Berita > Seputar TKI
Asosiasi Petani di Taiwan Mulai Rekrut Pekerja Migran yang Dipekerjakan di Peternakan
11 Aug 2020 18:31:23 WIB | Hanik Mundiroh | dibaca 1184
Ket: Kedua Pekerja Migran Indonesia yang Dipekerjakan di Peternakan Sapi perah Yochuan, Tainan
Foto: Liberty Times Net
Taipei, LiputanBMI - Untuk mengatasi kekurangan tenaga kerja di peternakan sapi perah, ayam daging, ayam petelur, pembibitan, dan peternakan ikan di Taiwan, Asosiasi Petani Liuying (柳營農會), Kota Tainan telah merekrut dua pekerja migran asal Indonesia.

Diliput United Daily News (11/8), salah satu pemilik peternakan sapi perah Yochuan, Lee Mei-Chu (李美珠) merasa sangat senang sekali setelah pemerintah Taiwan menyetujui penambahan perekrutan terhadap pekerja migran yang dipekerjakan di sektor peternakan dan pertanian.

Lebih lanjut Lee Mei-Chu mengatakan, awalnya ia menderita karena kurangnya pekerja di peternakannya, ia menegaskan bahwa setelah merekrut dua orang PMI merasa sangat terbantu sekali. Ia juga berterimakasih kepada ketua Asosiasi Petani Liuying karena telah membantunya menyelesaikan banyak masalah.

"Kedua PMI pekerja keras, punya inisiatif untuk belajar, cepat tanggap dengan apa yang diperintahkan, kehadiran mereka sangat membantunya, "ungkap Lee Mei-Chu yang memiliki 153 ekor sapi perah.

Masih menurut keterangan Lee Mei-Chu, kedua PMI yang bernama Vicky (飛哥) dan Sardi (思迪) mereka berdua masih saudara sepupu, sebelumnya bekerja di pabrik daerah Changhua. Kemudian setengah tahun yang lalu mereka pindah dan bekerja di peternakannya. Setiap hari bekerja selama delapan jam, dalam sebulan ditambah upah lembur, mereka bisa mendapatkan gaji NTD 30.000 lebih.

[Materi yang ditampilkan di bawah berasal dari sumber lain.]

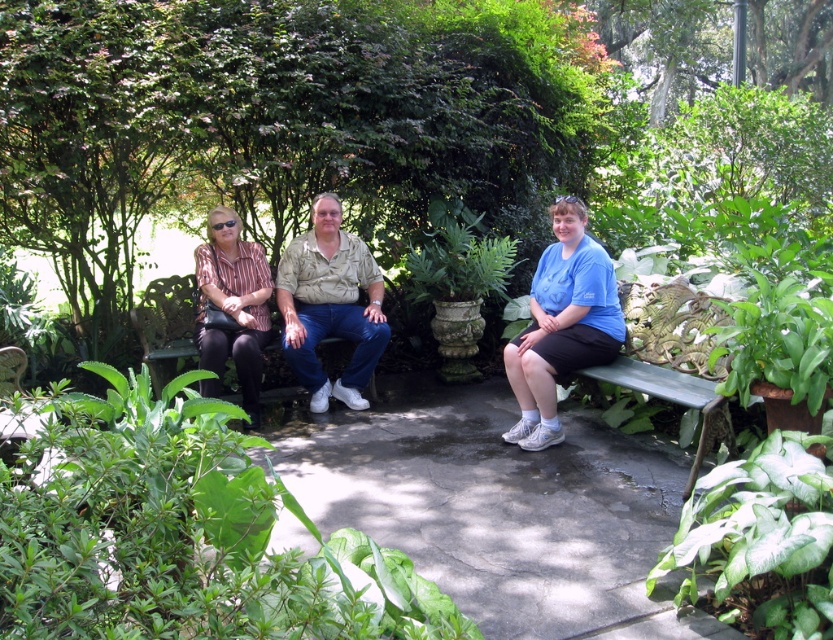 You are a photographer trying to capture a portrait of the two people sitting on the bench. Since you want to focus on the blue cotton shirt at center, which is closer to you, should you position yourself in front of or behind the striped fabric shirt at left to avoid blocking the view?

You should position yourself in front of the striped fabric shirt at left to avoid blocking the view of the blue cotton shirt at center since the blue cotton shirt at center is closer to the viewer than the striped fabric shirt at left.

You are standing in the garden and want to place a small potted plant between the two points, point (268, 504) and point (262, 346). Which point should the plant be closer to in order to be in front of both points?

The plant should be placed closer to point (268, 504) because it is closer to the camera than point (262, 346). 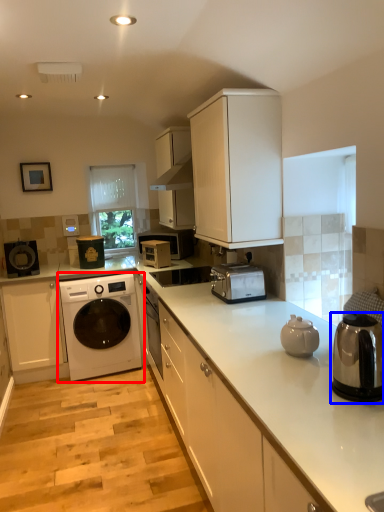 Question: Which object appears closest to the camera in this image, washing machine (highlighted by a red box) or home appliance (highlighted by a blue box)?

Choices:
 (A) washing machine
 (B) home appliance

Answer: (B) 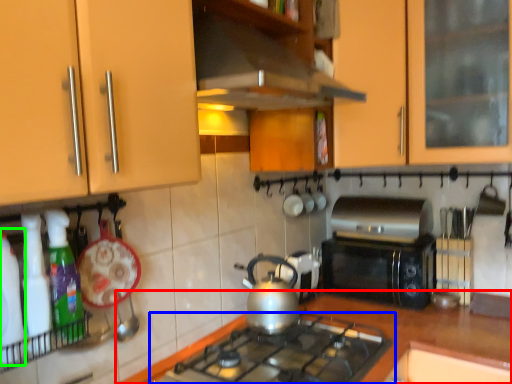 Question: Which is farther away from countertop (highlighted by a red box)? gas stove (highlighted by a blue box) or bottle (highlighted by a green box)?

Choices:
 (A) gas stove
 (B) bottle

Answer: (B) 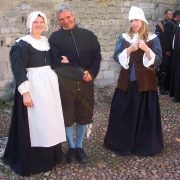 The height and width of the screenshot is (180, 180). I want to click on brick wall, so click(114, 25). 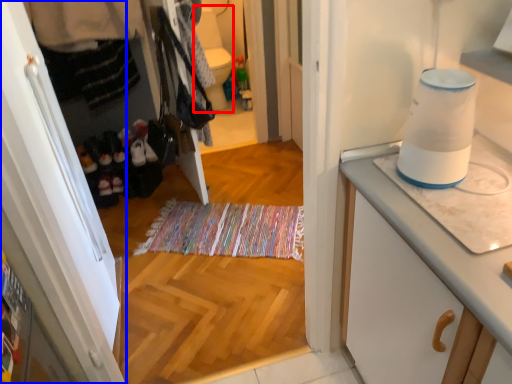 Question: Which object is further to the camera taking this photo, toilet bowl (highlighted by a red box) or cabinetry (highlighted by a blue box)?

Choices:
 (A) toilet bowl
 (B) cabinetry

Answer: (A) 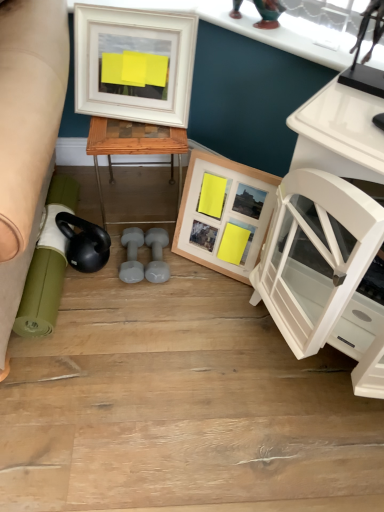 Question: Is white glossy cabinet at right taller or shorter than wooden picture frame at center, which ranks as the first picture frame in bottom-to-top order?

Choices:
 (A) tall
 (B) short

Answer: (A)

Question: Is point (350, 204) positioned closer to the camera than point (200, 230)?

Choices:
 (A) closer
 (B) farther

Answer: (A)

Question: Estimate the real-world distances between objects in this image. Which object is farther from the gray rubber dumbbell at center, the 1th dumbbell from the right?

Choices:
 (A) white matte picture frame at upper left, which is the second picture frame from bottom to top
 (B) wooden picture frame at center, marked as the 1th picture frame in a right-to-left arrangement
 (C) woodenobject at center
 (D) green rubber mat at lower left
 (E) white glossy cabinet at right

Answer: (E)

Question: Which is farther from the wooden picture frame at center, which is the 2th picture frame from left to right?

Choices:
 (A) gray rubber dumbbell at center, acting as the 2th dumbbell starting from the left
 (B) white matte picture frame at upper left, which is the second picture frame from bottom to top
 (C) white glossy cabinet at right
 (D) green rubber mat at lower left
 (E) woodenobject at center

Answer: (D) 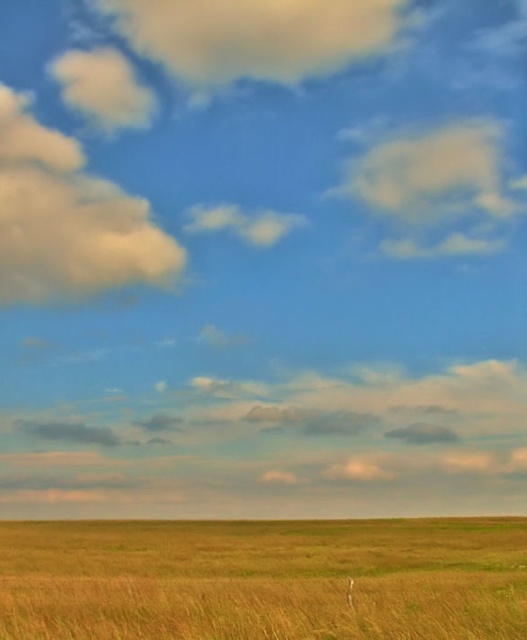 You are a bird soaring above the golden grass field. You notice two clouds in the sky. Which one is positioned to the left of the other, the cloudy sky at upper left or the cloudy cotton cloud at upper right?

The cloudy sky at upper left is positioned to the left of the cloudy cotton cloud at upper right.

You are an airplane pilot preparing for takeoff and you observe the cloudy sky at upper center and the cloudy cotton cloud at upper right. Which of these two clouds has a greater width?

The cloudy sky at upper center has a greater width than the cloudy cotton cloud at upper right. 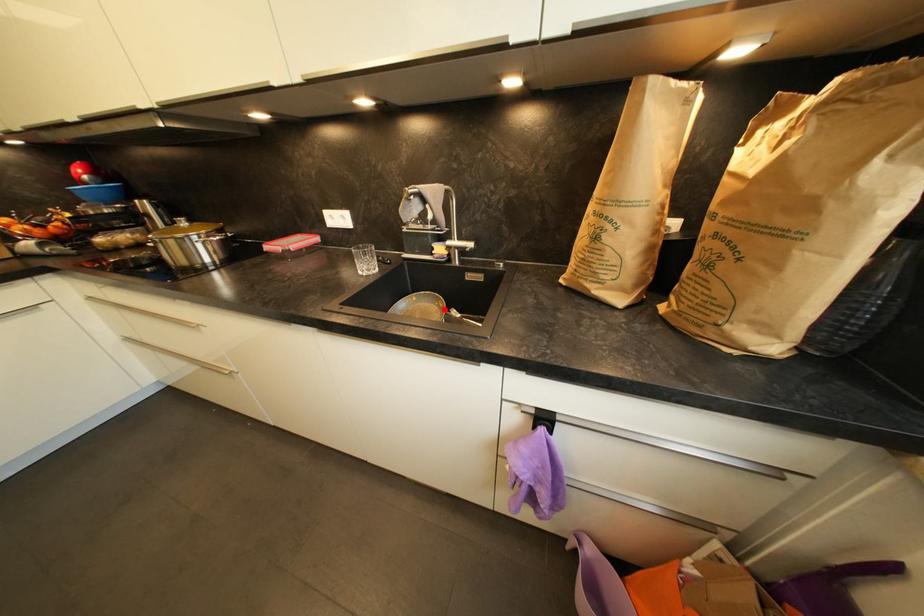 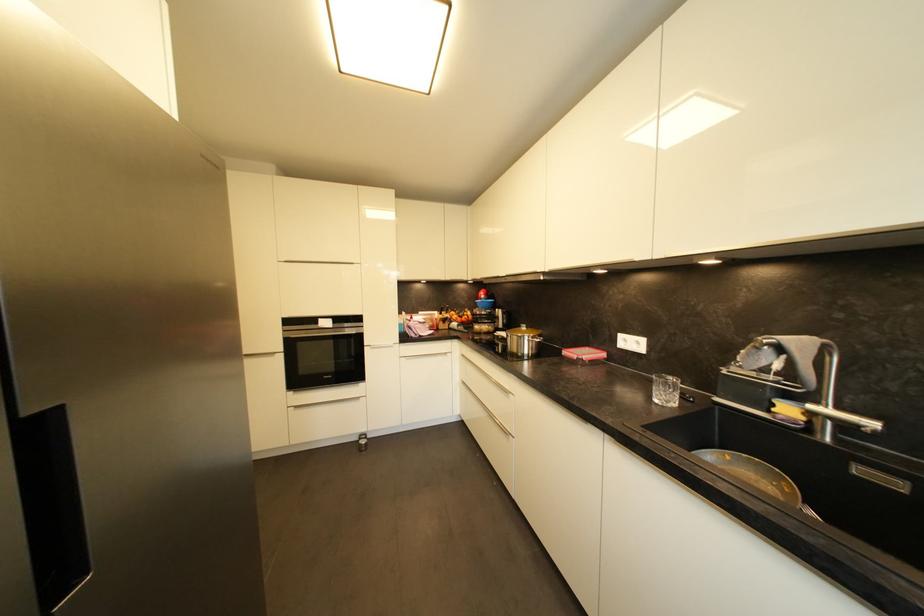 Locate, in the second image, the point that corresponds to the highlighted location in the first image.

(787, 493)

Sementara itu, ketua Asosiasi Petani Chen Yo-Hsin (陳右欣) mengatakan, Asosiasi petani Liuying mempekerjakan pekerja migran asing dan mempersiapkan mereka untuk dipekerjakan di beberapa sektor.

Adapun perinciannya adalah untuk setiap 3 peternakan sapi membutuhkan 4 orang, 3 peternakan ayam butuh 3 orang, 1 pembibitan membutuhkan 1 orang, dan 2 peternakan ikan butuh 2 orang.

"Untuk ke depannya Asosiasi Petani Liuying membutuhkan lebih dari 26 pekerja Migran yang akan dipekerjakan di 26 lokasi peternakan untuk memenuhi kekurangan tenaga kerja, "jelas Chen Yo-Hsin.